A Potentially Unwanted Application (PUA) distribution campaign has been revealed on a number of torrent sites specifically targeting video games. Fake torrents with the names of sought-after games such as The Witcher 3 have been found, used as bait to trick you into silently installing PUAs on their computer.
Although PUAs are low risk, they are still malicious -- changing your home page, hiding shortcuts, or replace existing browser shortcuts with shortcuts to third-party browsers filled with ads.
The fake gaming torrent campaign is spreading PUA downloaders to unsuspecting torrent users by redirecting users to downloader executable files, leading to multiple PUAs being installed on computers.
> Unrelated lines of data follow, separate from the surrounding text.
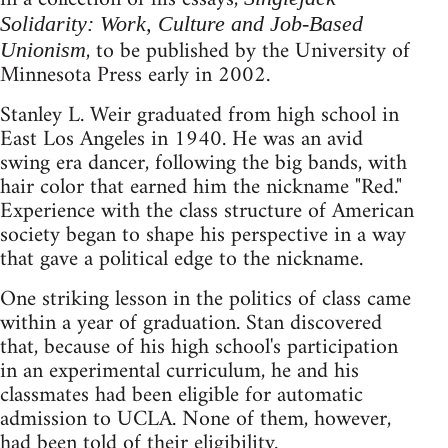
Solidarity: Work, Culture and Job-Based
, to be published by the University of
Unionism
Minnesota Press early in 2002.
Stanley L. Weir graduated from high school in
East Los Angeles in 1940. He was an avid
swing era dancer, following the big bands, with
hair color that earned him the nickname "Red."
Experience with the class structure of American
society began to shape his perspective in a way
that gave a political edge to the nickname.
One striking lesson in the politics of class came
within a year of graduation. Stan discovered
that, because of his high school's participation
in an experimental curriculum, he and his
classmates had been eligible for automatic
admission to UCLA. None of them, however,
had been told of their eligibility.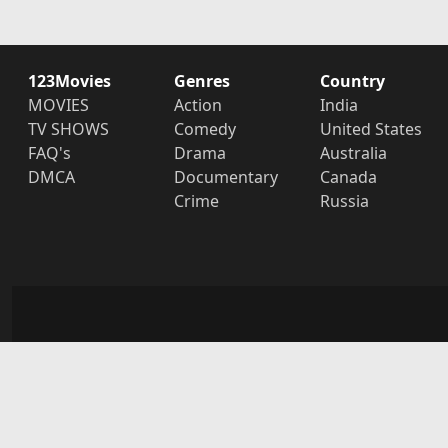
123Movies
Genres
Country
MOVIES
Action
India
TV SHOWS
Comedy
United States
FAQ's
Drama
Australia
DMCA
Documentary
Canada
Crime
Russia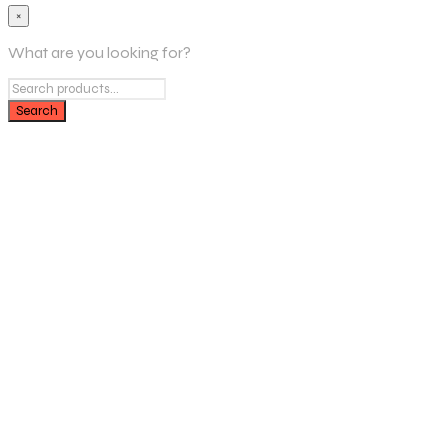
×
What are you looking for?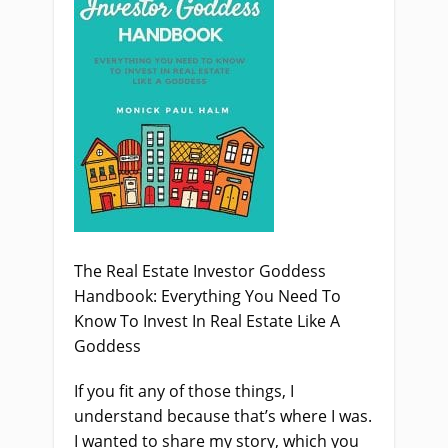
The Real Estate Investor Goddess
Handbook: Everything You Need To
Know To Invest In Real Estate Like A
Goddess
If you fit any of those things, I
understand because that’s where I was.
I wanted to share my story, which you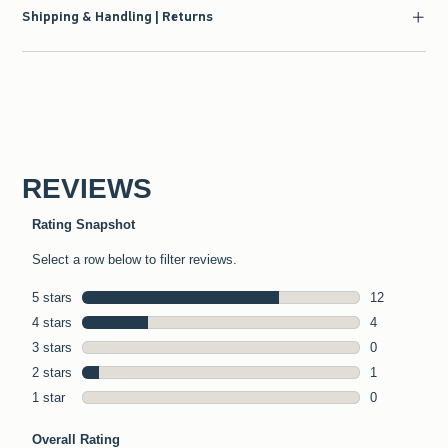
Shipping & Handling | Returns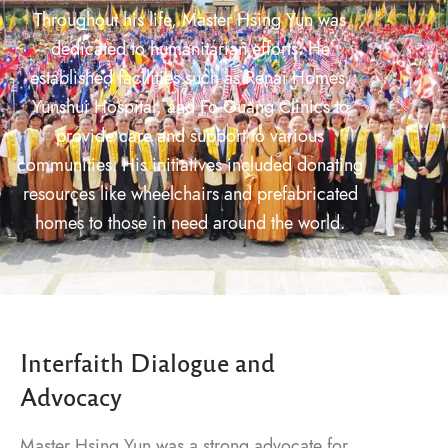
Throughout his life, Master Hsing Yun was
dedicated to humanitarian efforts. He
established facilities such as Renai Homes,
Yunshui Hospital, and Fo Guang Clinics to
provide care and support to various
communities. His initiatives included donating
resources like wheelchairs and prefabricated
homes to those in need around the world.
Interfaith Dialogue and
Advocacy
Master Hsing Yun was a strong advocate for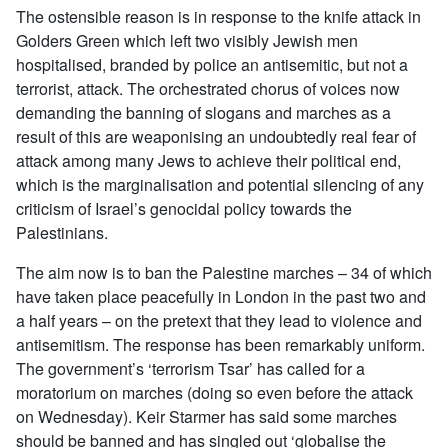
The ostensible reason is in response to the knife attack in
Golders Green which left two visibly Jewish men
hospitalised, branded by police an antisemitic, but not a
terrorist, attack. The orchestrated chorus of voices now
demanding the banning of slogans and marches as a
result of this are weaponising an undoubtedly real fear of
attack among many Jews to achieve their political end,
which is the marginalisation and potential silencing of any
criticism of Israel’s genocidal policy towards the
Palestinians.
The aim now is to ban the Palestine marches – 34 of which
have taken place peacefully in London in the past two and
a half years – on the pretext that they lead to violence and
antisemitism. The response has been remarkably uniform.
The government’s ‘terrorism Tsar’ has called for a
moratorium on marches (doing so even before the attack
on Wednesday). Keir Starmer has said some marches
should be banned and has singled out ‘globalise the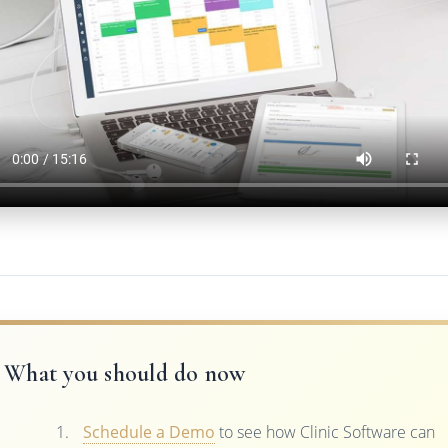
What you should do now
Schedule a Demo
to see how Clinic Software can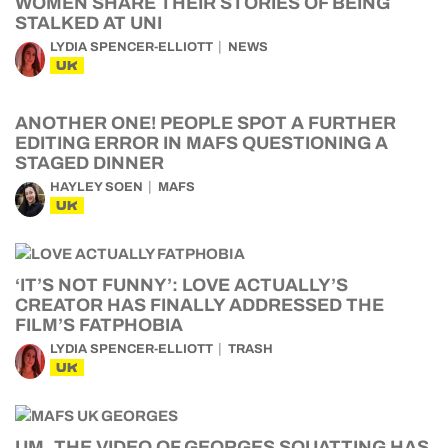
WOMEN SHARE THEIR STORIES OF BEING
STALKED AT UNI
LYDIA SPENCER-ELLIOTT
NEWS
UK
ANOTHER ONE! PEOPLE SPOT A FURTHER
EDITING ERROR IN MAFS QUESTIONING A
STAGED DINNER
HAYLEY SOEN
MAFS
UK
‘IT’S NOT FUNNY’: LOVE ACTUALLY’S
CREATOR HAS FINALLY ADDRESSED THE
FILM’S FATPHOBIA
LYDIA SPENCER-ELLIOTT
TRASH
UK
UM, THE VIDEO OF GEORGES SQUATTING HAS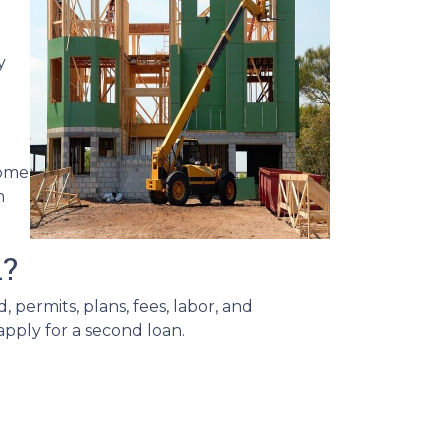
y
home
n
d?
 permits, plans, fees, labor, and
apply for a second loan.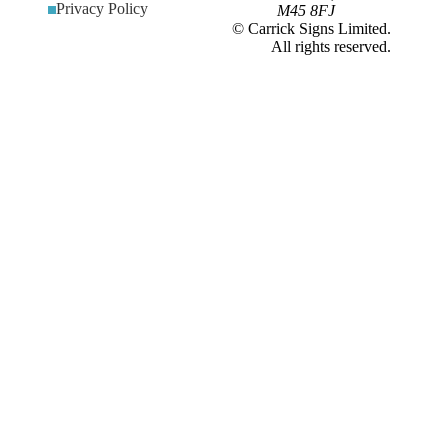
Privacy Policy
M45 8FJ
© Carrick Signs Limited.
All rights reserved.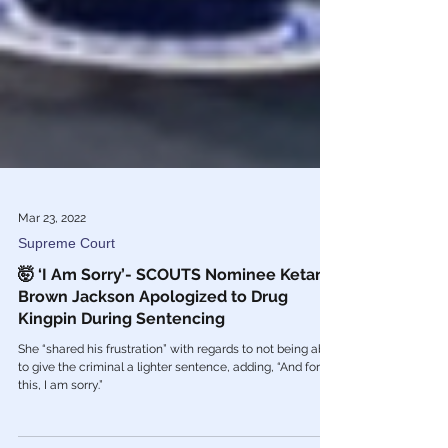
Mar 23, 2022
Supreme Court
🤯 ‘I Am Sorry’- SCOUTS Nominee Ketanji
Brown Jackson Apologized to Drug
Kingpin During Sentencing
She “shared his frustration” with regards to not being able
to give the criminal a lighter sentence, adding, “And for
this, I am sorry.”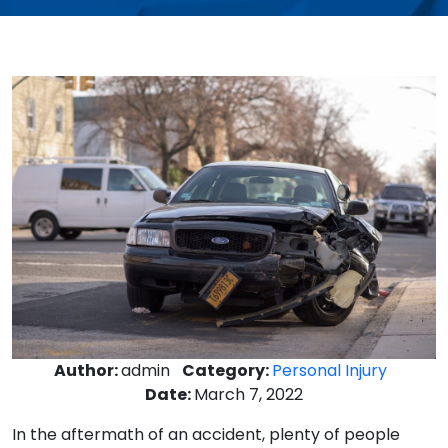
Author:
admin
Category:
Personal Injury
Date:
March 7, 2022
In the aftermath of an accident, plenty of people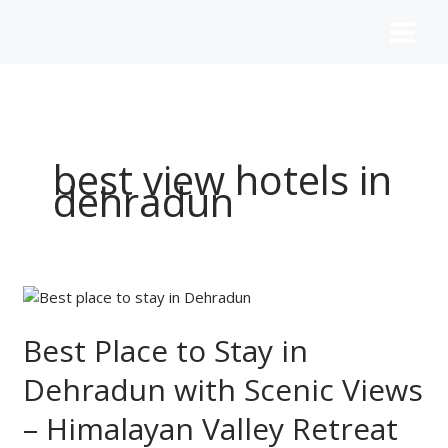
Skip
to
content
best view hotels in
dehradun
Best
Place
to
Best Place to Stay in
Stay
Dehradun with Scenic Views
in
Dehradun
– Himalayan Valley Retreat
with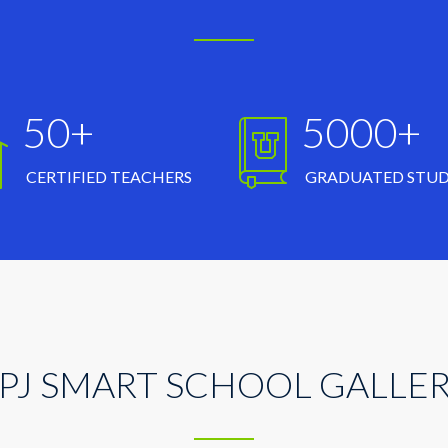
50+
5000+
CERTIFIED TEACHERS
GRADUATED STU
PJ SMART SCHOOL GALLE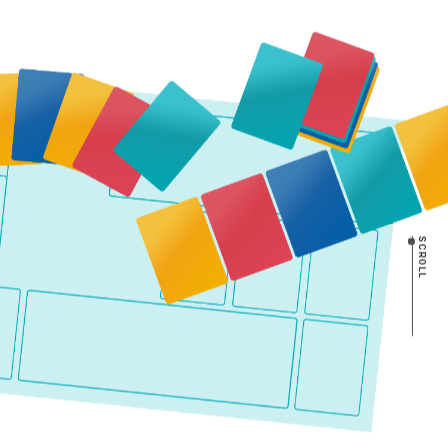
SCROLL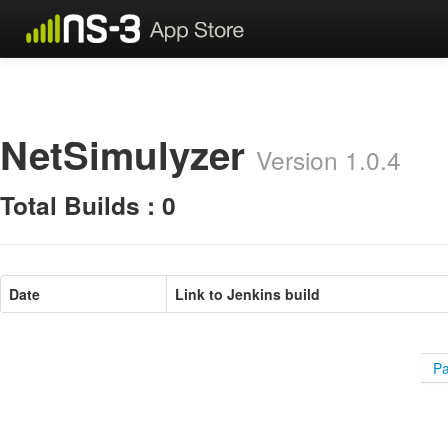
NetSimulyzer
Version 1.0.4
Total Builds : 0
Date
Link to Jenkins build
Pa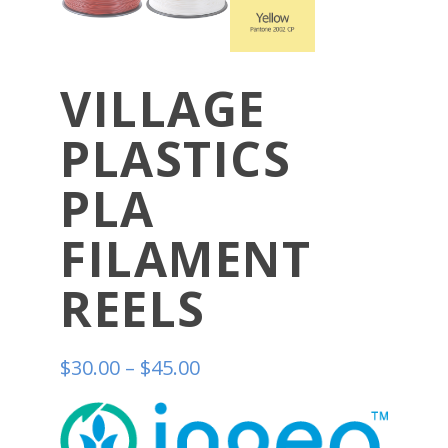
VILLAGE
PLASTICS
PLA
FILAMENT
REELS
$
30.00
–
$
45.00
A PUA is a type of software that may impact security, privacy, resource consumption, or is associated with other security risks. There are several ways that a PUA might get installed on a computer or device.
It may arrive as a freeware application or be bundled with third-party software. In many cases, user consent is required, but on some occasions a more intrusive PUA may perform a silent install that escapes attention.
In this campaign, the unwanted PUA programs are installed through a fake .torrent file download. Some of the games targeted include:
- World of Warcraft: Legion (Blizzard Entertainment)
- Assassin’s Creed Syndicate (Ubisoft)
- The Witcher 3: Wild Hunt (CD Projekt Red)
- Tom Clancy’s The Division (Ubisoft)
- Just Cause 3 (Square Enix)
- The Walking Dead: Michonne (Telltale Games)
The download process leads you to believe you are downloading a .torrent file for a game. For instance, the small file size (in bytes) indicated in the confirmation window attempts to trick you into thinking that the download is a .torrent file. An additional step provides the user with specific directions on how to proceed.
If you go ahead, a User Account Control (UAC) security dialogue requests confirmation to execute the download.
If the you approve, a redirection is initiated that ends in the download of an executable file hosted on Google Drive. Google has already identified several of the campaign's PUA downloader files as malicious.
You might notice that the downloaded file is not the expected .torrent file but is an executable file (.exe) instead. A quick check on the downloaded file's size (around 3.5 MB) can also confirm that this is more than a .torrent file.
If you approve the download and run the executable, the PUA downloader starts to execute additional PUA downloads and installations.
The PUA downloader might also check for virtual environments before silently downloading any additional PUAs. The installation of additional PUA software proceeds without any interaction and without displaying any end-user license agreement (EULA).
Symantec, who conducted the research, believes that the parties behind this campaign are attempting to fly under the radar by abusing numerous pay-per-install affiliate programs.
While this campaign only spreads PUA downloaders, the same distribution model may be used to deliver additional security risks or even malware.